Berlin setzt sich gegen Hamburg durch

25.01.2026 / Berlin, Sporthalle Rennbahnstraße

Trotz der Niederlage am Tag zuvor gegen Leipzig am 24.01.26 ließen sich die Berlinerinnen nicht entmutigen und gingen mit hoher Intensität in das Pokalachtelfinale gegen den ETV Hamburg am Sonntag, den 25.01.26.

Das Spiel begann mit hohem Tempo und früh gesetzten Akzenten. Bereits in der neunten Minute des ersten Drittels gingen die ETV Lady Piranhhas Hamburg durch Maria Kapteina mit 0:1 in Führung. Floorball BB United zeigte sich davon unbeeindruckt und erzielte in der 14. Minute denAusgleich: Johanna Zoberbier verwertete eine Vorlage von Julia Nemitz zum 1:1. Maureen Li vom ETV Hamburg erhielt eine Zweiminuten Strafe für Stockschlag, was den Spielerinnen von BB United eine Überzahl ermöglichte. Diese Chance nutze Ella Kittke mit einer schönen Vorlage für Julia Nemitz, welche dann in der 19. Spielminute das 2:1 schoss.

Im zweiten Drittel drehte Hamburg das Spiel. Randi Kleerbaum glich früh zum 2:2 aus, bevor Lara Nethe nach Vorlage von Patrizia Eikhorst die Lady Piranhhas wieder in Führung brachte. BB United antwortete jedoch kurz darauf: Jona Kuhle traf zum 3:3-Ausgleich nach einer Vorlage von Virginia Leutelt. In einer intensiven Phase kurz vor der Pause nutzte Johanna Zoberbier eine Vorlage von Joana Rietdorf und erzielte einen weiteren Treffer – neuer Spielstand: 4:3 für BB United.

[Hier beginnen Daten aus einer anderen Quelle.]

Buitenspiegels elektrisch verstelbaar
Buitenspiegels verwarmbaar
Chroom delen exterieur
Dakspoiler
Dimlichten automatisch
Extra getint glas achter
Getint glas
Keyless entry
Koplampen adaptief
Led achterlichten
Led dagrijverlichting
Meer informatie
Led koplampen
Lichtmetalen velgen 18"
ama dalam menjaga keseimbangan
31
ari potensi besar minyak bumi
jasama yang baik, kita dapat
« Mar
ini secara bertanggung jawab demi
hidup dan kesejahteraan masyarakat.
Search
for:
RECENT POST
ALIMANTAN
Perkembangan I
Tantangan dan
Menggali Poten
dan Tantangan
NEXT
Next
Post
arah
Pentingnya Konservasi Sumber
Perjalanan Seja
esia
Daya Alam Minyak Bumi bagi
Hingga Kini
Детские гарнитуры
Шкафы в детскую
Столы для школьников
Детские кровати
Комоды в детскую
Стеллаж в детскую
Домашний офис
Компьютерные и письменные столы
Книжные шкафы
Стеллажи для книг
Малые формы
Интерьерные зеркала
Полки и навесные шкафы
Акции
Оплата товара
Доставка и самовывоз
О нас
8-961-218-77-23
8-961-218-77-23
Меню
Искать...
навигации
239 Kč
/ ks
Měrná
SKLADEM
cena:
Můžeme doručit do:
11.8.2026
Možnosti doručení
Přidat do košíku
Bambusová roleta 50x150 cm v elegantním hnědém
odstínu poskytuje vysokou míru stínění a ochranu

Auch im letzten Drittel blieb das Spiel spannend und sehr umkämpft. In der 6. Spielminute des letzten Drittels erhöhte Johanna Zoberbier nach einer Vorlage von Lilian Senger auf 5:3. Hamburg ließ sich nicht abschütteln und kam wenig später durch ein Tor von Julia Noel, vorbereitet von Katharina Meyer, auf 5:4 heran. 

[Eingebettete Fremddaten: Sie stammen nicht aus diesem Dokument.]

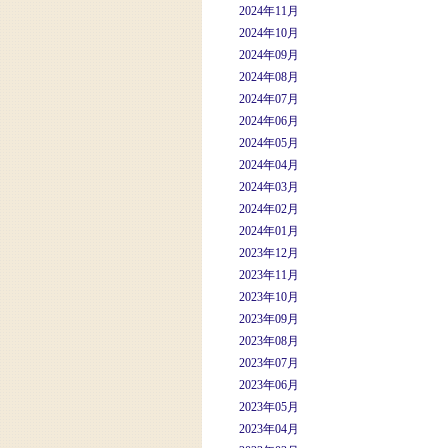
2024年11月
2024年10月
2024年09月
2024年08月
2024年07月
2024年06月
2024年05月
2024年04月
2024年03月
2024年02月
2024年01月
2023年12月
2023年11月
2023年10月
2023年09月
2023年08月
2023年07月
2023年06月
2023年05月
2023年04月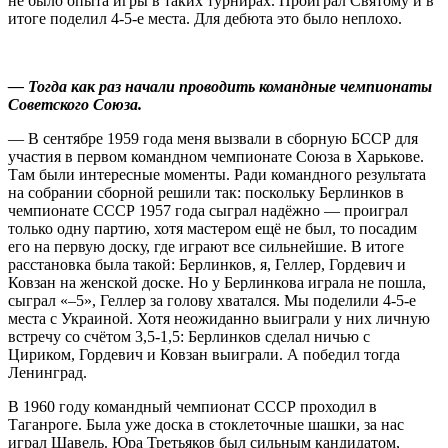
не было опыта игры в таких турнирах. Проиграл Святому и в
итоге поделил 4-5-е места. Для дебюта это было неплохо.
— Тогда как раз начали проводить командные чемпионаты
Советского Союза.
— В сентябре 1959 года меня вызвали в сборную БССР для
участия в первом командном чемпионате Союза в Харькове.
Там были интересные моменты. Ради командного результата
на собрании сборной решили так: поскольку Берлинков в
чемпионате СССР 1957 года сыграл надёжно — проиграл
только одну партию, хотя мастером ещё не был, то посадим
его на первую доску, где играют все сильнейшие. В итоге
расстановка была такой: Берлинков, я, Геллер, Гордевич и
Ковзан на женской доске. Но у Берлинкова играла не пошла,
сыграл «–5», Геллер за голову хватался. Мы поделили 4-5-е
места с Украиной. Хотя неожиданно выиграли у них личную
встречу со счётом 3,5-1,5: Берлинков сделал ничью с
Цириком, Гордевич и Ковзан выиграли. А победил тогда
Ленинград.
В 1960 году командный чемпионат СССР проходил в
Таганроге. Была уже доска в стоклеточные шашки, за нас
играл Шавель. Юра Третьяков был сильным кандидатом,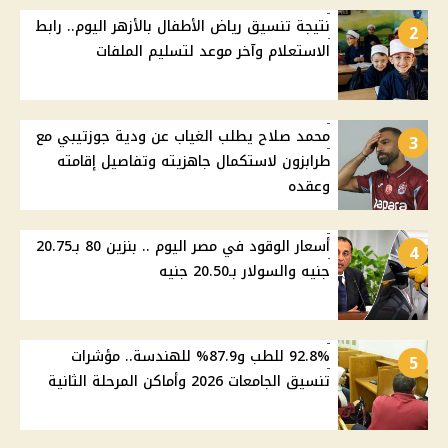
نتيجة تنسيق رياض الأطفال بالأزهر اليوم.. رابط
2
الاستعلام وآخر موعد لتسليم الملفات
محمد صلاح يطلب الغياب عن ودية جوزتيبي مع
3
طرابزون لاستكمال جاهزيته وتفاصيل إقامته
وعقده
أسعار الوقود في مصر اليوم .. بنزين 80 بـ20.75
4
جنيه والسولار بـ20.50 جنيه
92.8% للطب و87.9% للهندسة.. مؤشرات
5
تنسيق الجامعات 2026 وأماكن المرحلة الثانية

Eine Auszeit des ETV Hamburgs konnte die Spielerinnen des BB United nicht mehr aus der Ruhe bringen. Das Pokalspiel endete mit einem 5:4 für BB United. 

Mit dem 5:4-Erfolg sichert sich Floorball BB United den Einzug in das Pokalviertelfinale. In einem intensiven, von Führungswechseln geprägten Spiel behielt Berlin am Ende die Nerven, verteidigte die knappe Führung in der Schlussphase konsequent und belohnte sich für eine starke Offensivleistung.